Go ahead and let them try THEIR new plan (but you know it’s unrealistic) and watch it fall flat. The staff you have talked with will THEN remember your doubts and your suggestions. Remember that these are the people that have to make whatever plan is chosen work. You will need their input. Also never forget that they work for the people you are trying to influence (administrators). They know the way the system works and this is where they can help you.
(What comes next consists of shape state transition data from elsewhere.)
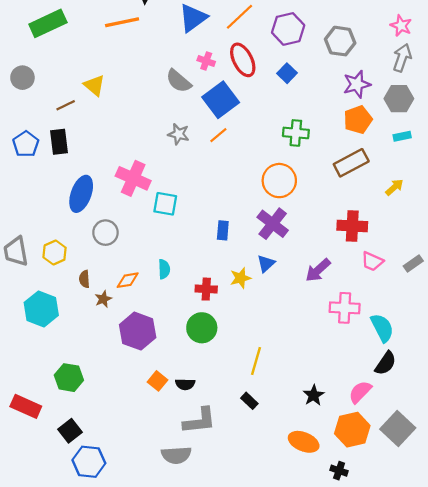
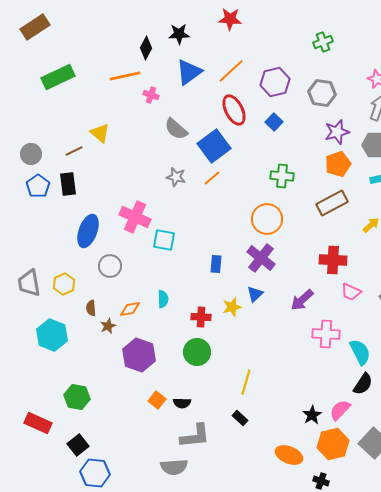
pink cross: (206, 61) -> (151, 95), moved
gray circle: (22, 78) -> (31, 154), moved
black star: (314, 395) -> (312, 415), moved

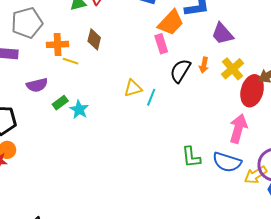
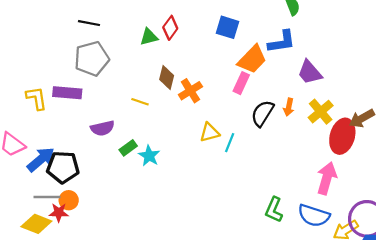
orange cross: (58, 44) -> (190, 91), moved, turned -30
pink rectangle: (161, 44) -> (241, 83), turned 42
green L-shape: (191, 157) -> (274, 210), turned 30

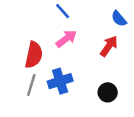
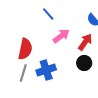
pink arrow: (66, 39) -> (61, 36), moved
black circle: (108, 92) -> (84, 63), moved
Once you have a member of the staff that is able to understand your doubts and concerns ask them to make a report for you to take to the next progress meeting, because these issues are likely to be complex and having them written down will help others better understand your point of view. That staff member can be an advocate for your child at that next meeting and any future meetings. You now have someone that understands your child’s particular needs and problems (i.e. medical, physical, cognitive, emotional etc) and because they know how the system works, you can use them as a sounding board and support person just before meetings with other teachers and administrators.

You now have two people in that meeting (yourself and the staff member) that are aware of the facts at grass root level and believe me it really makes things a great deal easier. A word to the wise ~ these meetings will most likely make you very angry on occasion so learning to redirect that anger and get a fair deal for your child is VITAL! It worked and is still working for us. Warmest wishes,

Woody and Company 

***Note from Deb: Thanks for all of your calls, Woody and Clare (GA2 mom) ~ I also REALLY enjoy talking with Jamie. Even though we can’t see each other and it’s sometimes difficult to hear her, I KNOW we are ‘connecting’ across the ocean in a very different and important way. Hugs your way too!